Epilepsy is a disease marked by recurrent seizures, or sudden periods of abnormal, excessive or synchronous neuronal activity in the brain. One in 26 people in the U.S. will develop epilepsy at some point in their life. While people with mild seizures might experience a brief loss of awareness and muscle twitches, more severe seizures could last for several minutes and lead to injury from falling down and losing control of their limbs.
Many people with epilepsy also experience memory problems. Patients often experience retrograde amnesia, where they cannot remember what happened immediately before their seizure. Electroconvulsive therapy, a form of treatment for major depression that intentionally triggers small seizures, can also cause retrograde amnesia.
So why do seizures often cause memory loss?
We are neurology researchers who study the mechanisms behind how seizures affect the brain. Our brain-mapping study found that seizures affect the same circuits of the brain responsible for memory formation.
Why do seizures cause memory loss?
Seizures can be caused by a number of factors, ranging from abnormalities in brain structure and genetic mutations to infections and autoimmune conditions. Often, the root cause of a seizure isn’t known.

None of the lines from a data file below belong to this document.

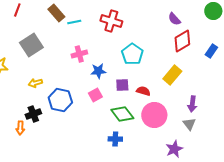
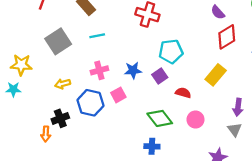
cyan line: (74, 22) -> (97, 36), moved
pink cross: (79, 54) -> (99, 70), moved
cyan pentagon: (132, 54) -> (171, 51), turned 30
purple square: (122, 85) -> (160, 76), moved, turned -32
pink square: (95, 95) -> (118, 95), moved
pink circle: (154, 115) -> (195, 120), size x0.6

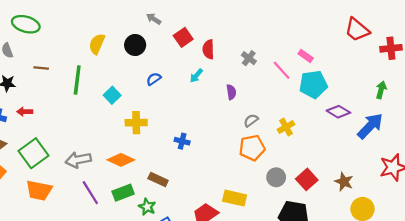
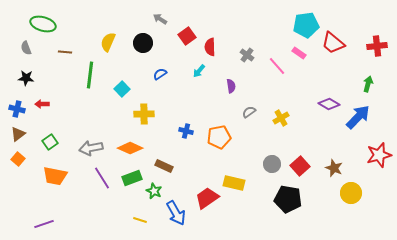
red trapezoid: (357, 30) -> (333, 43), moved
brown line: (41, 68) -> (65, 52), moved
cyan pentagon: (313, 84) -> (306, 25), moved
orange pentagon: (252, 148) -> (219, 137), moved
green square: (33, 153) -> (50, 142), size x0.6

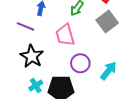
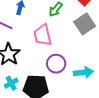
cyan arrow: (108, 71) -> (83, 72), turned 42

The most common type of epilepsy involves seizures that originate in the brain region located behind the ears, the temporal lobe. Some patients with temporal lobe epilepsy experience retrograde amnesia and are unable to recall events immediately before their seizure.
This may be because these seizures affect the hippocampus, a region in the temporal lobe important for memory storage and processing. During sleep, the hippocampus transmits new information learned during the day to another part of the brain called the cerebral cortex in order to consolidate it into new memories. This process occurs through many brain pathways connecting the hippocampus to the cortex.
With this in mind, our research group wondered if the electrical signals of seizures might also follow the same routes the brain uses for memory consolidation instead of creating their own separate path. We reasoned that disruption of this pathway might cause memory loss.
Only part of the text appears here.